→ **Aim of the task**: Write the data out again exactly, with every picture removed.

→ **Given records**:
______
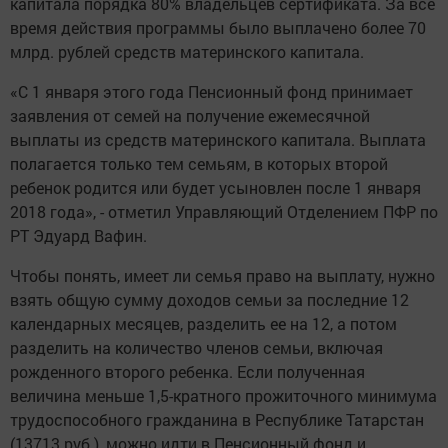
капитала порядка 80% владельцев сертификата. За все
время действия программы было выплачено более 70
млрд. рублей средств материнского капитала.
«С 1 января этого года Пенсионный фонд принимает
заявления от семей на получение ежемесячной
выплаты из средств материнского капитала. Выплата
полагается только тем семьям, в которых второй
ребенок родится или будет усыновлен после 1 января
2018 года», - отметил Управляющий Отделением ПФР по
РТ Эдуард Вафин.
Чтобы понять, имеет ли семья право на выплату, нужно
взять общую сумму доходов семьи за последние 12
календарных месяцев, разделить ее на 12, а потом
разделить на количество членов семьи, включая
рожденного второго ребенка. Если полученная
величина меньше 1,5-кратного прожиточного минимума
трудоспособного гражданина в Республике Татарстан
(13713 руб.), можно идти в Пенсионный фонд и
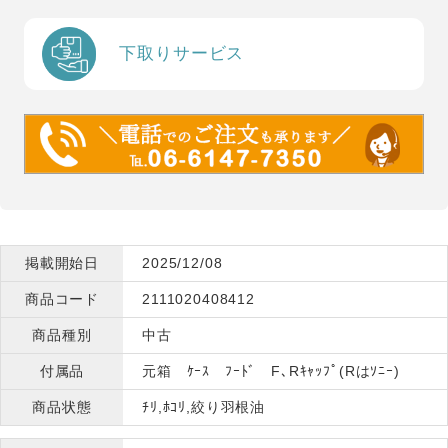
下取りサービス
掲載開始日
2025/12/08
商品コード
2111020408412
商品種別
中古
付属品
元箱 ｹｰｽ ﾌｰﾄﾞ F､Rｷｬｯﾌﾟ(Rはｿﾆｰ)
商品状態
ﾁﾘ,ﾎｺﾘ,絞り羽根油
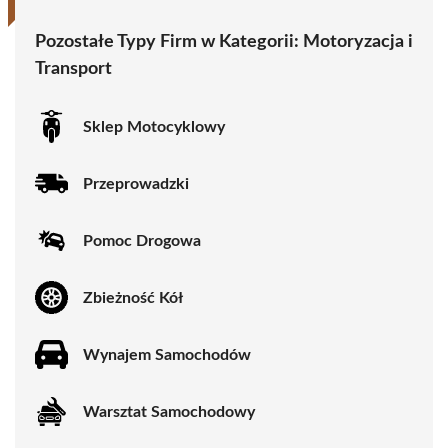
Pozostałe Typy Firm w Kategorii:
Motoryzacja i
Transport
Sklep Motocyklowy
Przeprowadzki
Pomoc Drogowa
Zbieżność Kół
Wynajem Samochodów
Warsztat Samochodowy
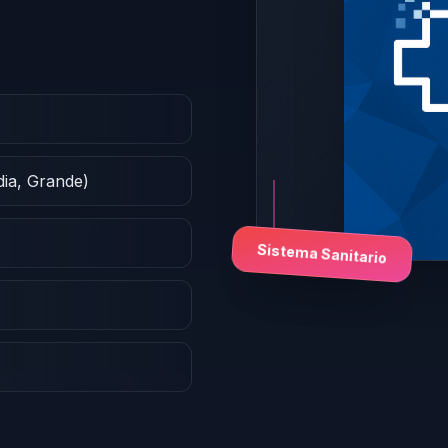
dia, Grande)
Sistema Sanitario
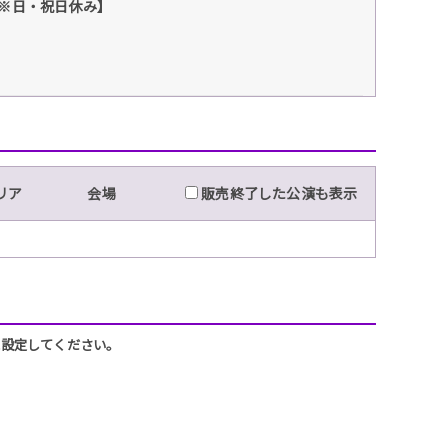
3:00※日・祝日休み】
リア
会場
販売終了した公演も表示
うに設定してください。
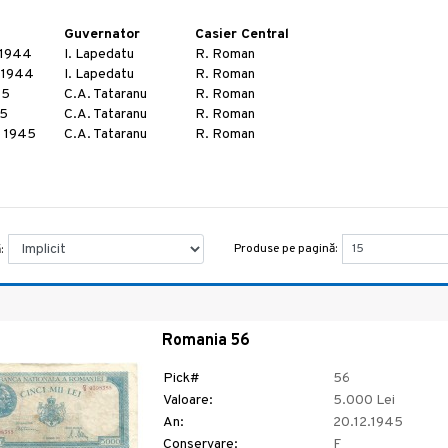
Guvernator
Casier Central
 1944
I. Lapedatu
R. Roman
 1944
I. Lapedatu
R. Roman
45
C.A. Tataranu
R. Roman
45
C.A. Tataranu
R. Roman
e 1945
C.A. Tataranu
R. Roman
Produse pe pagină:
:
Romania 56
Pick#
56
Valoare:
5.000 Lei
An:
20.12.1945
Conservare:
F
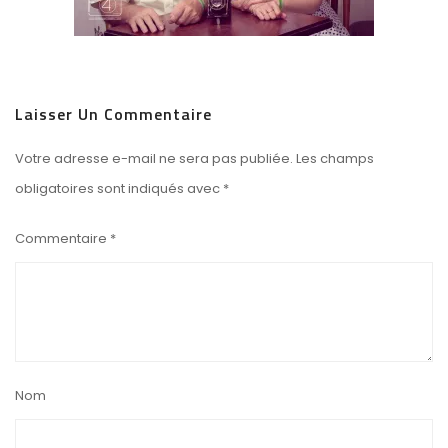
Laisser Un Commentaire
Votre adresse e-mail ne sera pas publiée.
Les champs
obligatoires sont indiqués avec
*
Commentaire
*
Nom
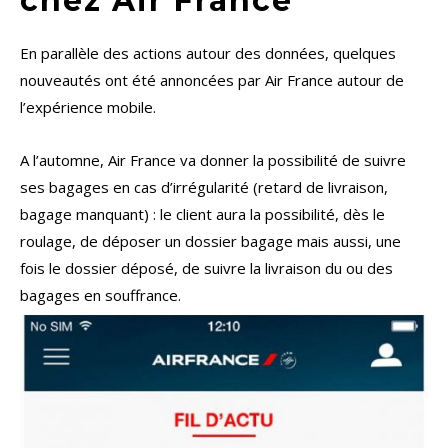
chez Air France
En parallèle des actions autour des données, quelques
nouveautés ont été annoncées par Air France autour de
l’expérience mobile.
A l’automne, Air France va donner la possibilité de suivre
ses bagages en cas d’irrégularité (retard de livraison,
bagage manquant) : le client aura la possibilité, dès le
roulage, de déposer un dossier bagage mais aussi, une
fois le dossier déposé, de suivre la livraison du ou des
bagages en souffrance.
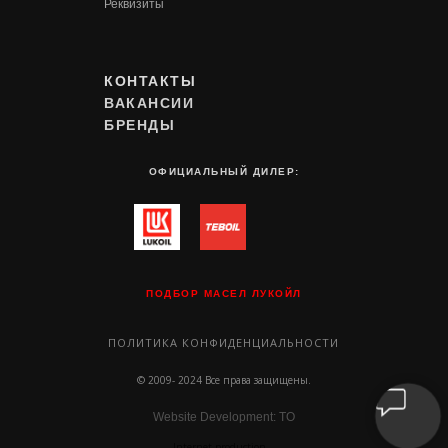
Реквизиты
КОНТАКТЫ
ВАКАНСИИ
БРЕНДЫ
ОФИЦИАЛЬНЫЙ ДИЛЕР:
ПОДБОР МАСЕЛ ЛУКОЙЛ
ПОЛИТИКА КОНФИДЕНЦИАЛЬНОСТИ
© 2009- 2024 Все права защищены.
Website Development: TO
Internet production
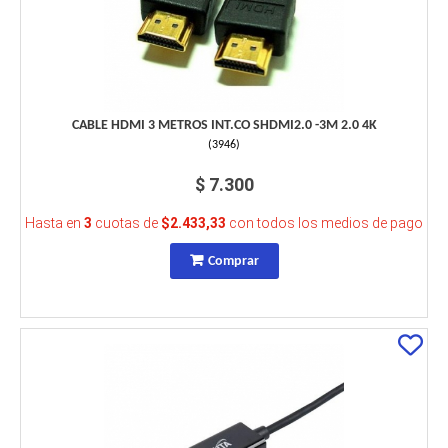
CABLE HDMI 3 METROS INT.CO SHDMI2.0 -3M 2.0 4K
(
3946
)
$ 7.300
Hasta en
3
cuotas de
$2.433,33
con todos los medios de pago
Comprar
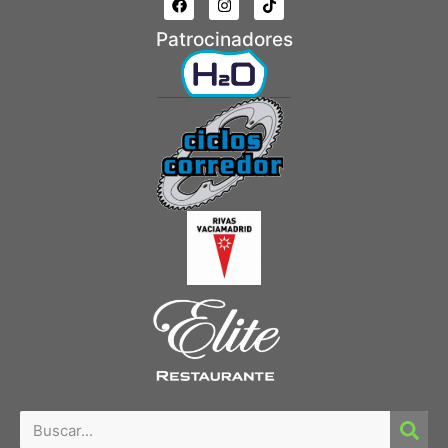
Patrocinadores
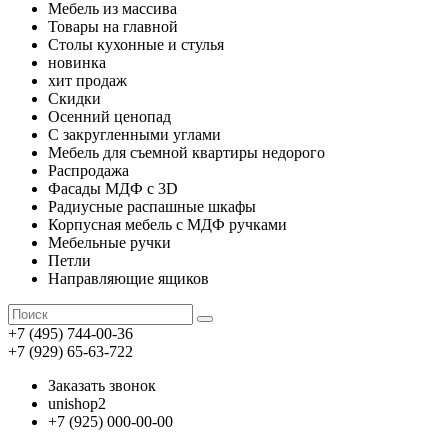
Мебель из массива
Товары на главной
Столы кухонные и стулья
новинка
хит продаж
Скидки
Осенний ценопад
С закругленными углами
Мебель для съемной квартиры недорого
Распродажа
Фасады МДФ с 3D
Радиусные распашные шкафы
Корпусная мебель с МДФ ручками
Мебельные ручки
Петли
Направляющие ящиков
+7 (495) 744-00-36
+7 (929) 65-63-722
Заказать звонок
unishop2
+7 (925) 000-00-00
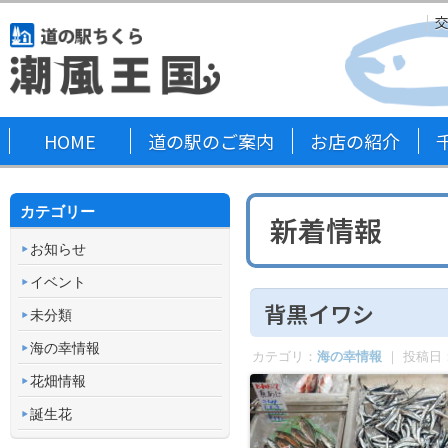
HOME
道の駅のご案内
お店の紹介
カテゴリー
新着情報
お知らせ
イベント
背黒イワシ
未分類
海の幸情報
カテゴリ：
海の幸情報
｜ 投稿日
花畑情報
誕生花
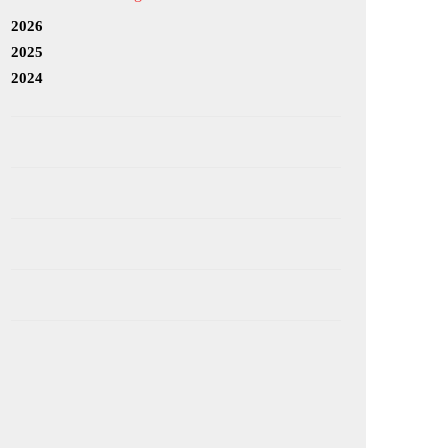
2026
2025
2024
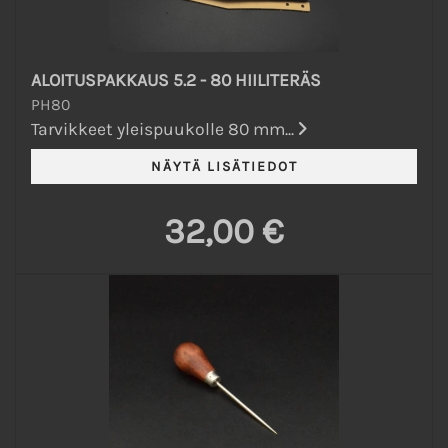
ALOITUSPAKKAUS 5.2 - 80 HIILITERÄS
PH80
Tarvikkeet yleispuukolle 80 mm...
32,00 €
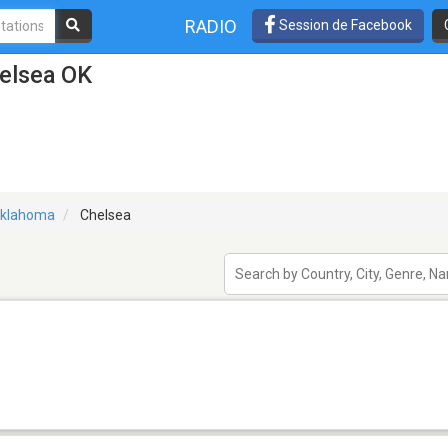
RADIO
Session de Facebook
helsea OK
klahoma
Chelsea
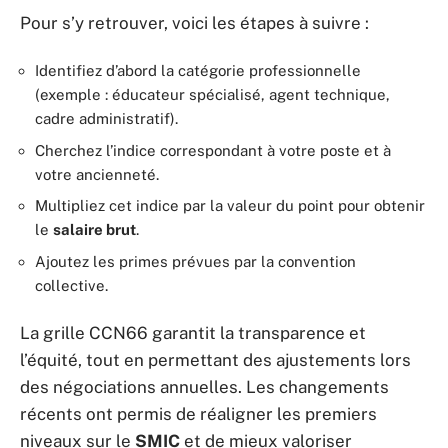
Pour s’y retrouver, voici les étapes à suivre :
Identifiez d’abord la catégorie professionnelle
(exemple : éducateur spécialisé, agent technique,
cadre administratif).
Cherchez l’indice correspondant à votre poste et à
votre ancienneté.
Multipliez cet indice par la valeur du point pour obtenir
le
salaire brut
.
Ajoutez les primes prévues par la convention
collective.
La grille CCN66 garantit la transparence et
l’équité, tout en permettant des ajustements lors
des négociations annuelles. Les changements
récents ont permis de réaligner les premiers
niveaux sur le
SMIC
et de mieux valoriser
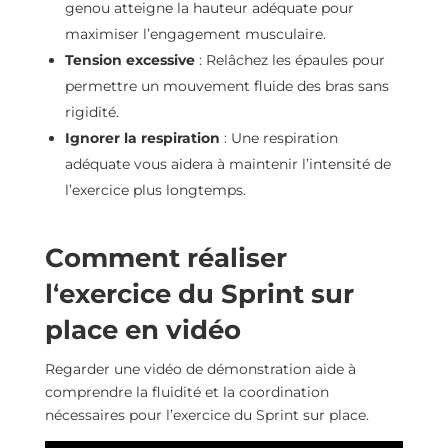
genou atteigne la hauteur adéquate pour
maximiser l’engagement musculaire.
Tension excessive
: Relâchez les épaules pour
permettre un mouvement fluide des bras sans
rigidité.
Ignorer la respiration
: Une respiration
adéquate vous aidera à maintenir l’intensité de
l’exercice plus longtemps.
Comment réaliser
l
‘
exercice du Sprint sur
place en vidéo
Regarder une vidéo de démonstration aide à
comprendre la fluidité et la coordination
nécessaires pour l’exercice du Sprint sur place.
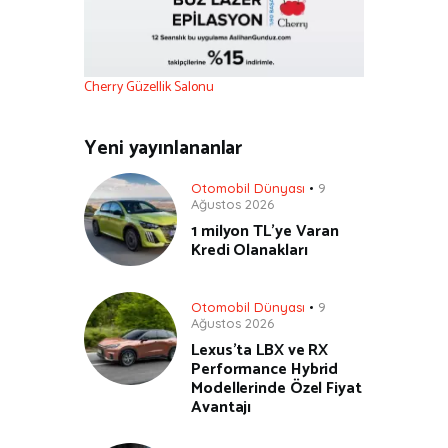
Cherry Güzellik Salonu
Yeni yayınlananlar
Otomobil Dünyası
9
Ağustos 2026
1 milyon TL’ye Varan
Kredi Olanakları
Otomobil Dünyası
9
Ağustos 2026
Lexus’ta LBX ve RX
Performance Hybrid
Modellerinde Özel Fiyat
Avantajı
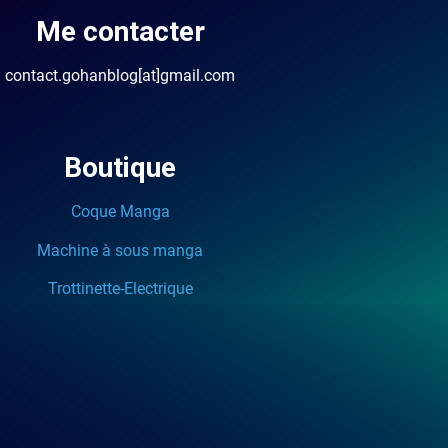
Me contacter
contact.gohanblog[at]gmail.com
Boutique
Coque Manga
Machine à sous manga
Trottinette-Electrique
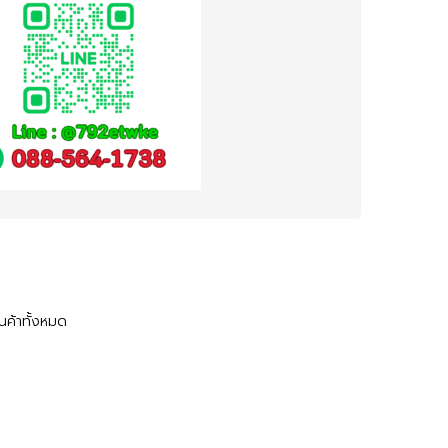
ินค้าทั้งหมด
______
→ **Response for this exercise**:
капитала порядка 80% владельцев сертификата. За все
время действия программы было выплачено более 70
млрд. рублей средств материнского капитала.
«С 1 января этого года Пенсионный фонд принимает
заявления от семей на получение ежемесячной
выплаты из средств материнского капитала. Выплата
полагается только тем семьям, в которых второй
ребенок родится или будет усыновлен после 1 января
2018 года», - отметил Управляющий Отделением ПФР по
РТ Эдуард Вафин.
Чтобы понять, имеет ли семья право на выплату, нужно
взять общую сумму доходов семьи за последние 12
календарных месяцев, разделить ее на 12, а потом
разделить на количество членов семьи, включая
рожденного второго ребенка. Если полученная
величина меньше 1,5-кратного прожиточного минимума
трудоспособного гражданина в Республике Татарстан
(13713 руб.), можно идти в Пенсионный фонд и
下取りサービス
掲載開始日
2025/12/08
商品コード
2111020408412
商品種別
中古
付属品
元箱 ｹｰｽ ﾌｰﾄﾞ F､Rｷｬｯﾌﾟ(Rはｿﾆｰ)
商品状態
ﾁﾘ,ﾎｺﾘ,絞り羽根油
Pozostałe Typy Firm w Kategorii:
Motoryzacja i
Transport
Sklep Motocyklowy
Przeprowadzki
Pomoc Drogowa
Zbieżność Kół
Wynajem Samochodów
Warsztat Samochodowy
dia, Grande)
Sistema Sanitario
3:00※日・祝日休み】
リア
会場
販売終了した公演も表示
うに設定してください。
Guvernator
Casier Central
 1944
I. Lapedatu
R. Roman
 1944
I. Lapedatu
R. Roman
45
C.A. Tataranu
R. Roman
45
C.A. Tataranu
R. Roman
e 1945
C.A. Tataranu
R. Roman
Produse pe pagină:
:
Romania 56
Pick#
56
Valoare:
5.000 Lei
An:
20.12.1945
Conservare:
F
Laisser Un Commentaire
Votre adresse e-mail ne sera pas publiée.
Les champs
obligatoires sont indiqués avec
*
Commentaire
*
Nom
chez Air France
En parallèle des actions autour des données, quelques
nouveautés ont été annoncées par Air France autour de
l’expérience mobile.
A l’automne, Air France va donner la possibilité de suivre
ses bagages en cas d’irrégularité (retard de livraison,
bagage manquant) : le client aura la possibilité, dès le
roulage, de déposer un dossier bagage mais aussi, une
fois le dossier déposé, de suivre la livraison du ou des
bagages en souffrance.
Реквизиты
КОНТАКТЫ
ВАКАНСИИ
БРЕНДЫ
ОФИЦИАЛЬНЫЙ ДИЛЕР:
ПОДБОР МАСЕЛ ЛУКОЙЛ
ПОЛИТИКА КОНФИДЕНЦИАЛЬНОСТИ
© 2009- 2024 Все права защищены.
Website Development: TO
Internet production
CABLE HDMI 3 METROS INT.CO SHDMI2.0 -3M 2.0 4K
(
3946
)
$ 7.300
Hasta en
3
cuotas de
$2.433,33
con todos los medios de pago
Comprar
Patrocinadores
Мебель из массива
Товары на главной
Столы кухонные и стулья
новинка
хит продаж
Скидки
Осенний ценопад
С закругленными углами
Мебель для съемной квартиры недорого
Распродажа
Фасады МДФ с 3D
Радиусные распашные шкафы
Корпусная мебель с МДФ ручками
Мебельные ручки
Петли
Направляющие ящиков
+7 (495) 744-00-36
+7 (929) 65-63-722
Заказать звонок
unishop2
+7 (925) 000-00-00
HOME
道の駅のご案内
お店の紹介
カテゴリー
新着情報
お知らせ
イベント
背黒イワシ
未分類
海の幸情報
カテゴリ：
海の幸情報
｜ 投稿日
花畑情報
誕生花
2026
2025
2024
ALOITUSPAKKAUS 5.2 - 80 HIILITERÄS
PH80
Tarvikkeet yleispuukolle 80 mm...
32,00 €
RADIO
Session de Facebook
helsea OK
klahoma
Chelsea
Pour s’y retrouver, voici les étapes à suivre :
Identifiez d’abord la catégorie professionnelle
(exemple : éducateur spécialisé, agent technique,
cadre administratif).
Cherchez l’indice correspondant à votre poste et à
votre ancienneté.
Multipliez cet indice par la valeur du point pour obtenir
le
salaire brut
.
Ajoutez les primes prévues par la convention
collective.
La grille CCN66 garantit la transparence et
l’équité, tout en permettant des ajustements lors
des négociations annuelles. Les changements
récents ont permis de réaligner les premiers
niveaux sur le
SMIC
et de mieux valoriser
genou atteigne la hauteur adéquate pour
maximiser l’engagement musculaire.
Tension excessive
: Relâchez les épaules pour
permettre un mouvement fluide des bras sans
rigidité.
Ignorer la respiration
: Une respiration
adéquate vous aidera à maintenir l’intensité de
l’exercice plus longtemps.
Comment réaliser
l
‘
exercice du Sprint sur
place en vidéo
Regarder une vidéo de démonstration aide à
comprendre la fluidité et la coordination
nécessaires pour l’exercice du Sprint sur place.
Cherry Güzellik Salonu
Yeni yayınlananlar
Otomobil Dünyası
9
Ağustos 2026
1 milyon TL’ye Varan
Kredi Olanakları
Otomobil Dünyası
9
Ağustos 2026
Lexus’ta LBX ve RX
Performance Hybrid
Modellerinde Özel Fiyat
Avantajı
Me contacter
contact.gohanblog[at]gmail.com
Boutique
Coque Manga
Machine à sous manga
Trottinette-Electrique
ินค้าทั้งหมด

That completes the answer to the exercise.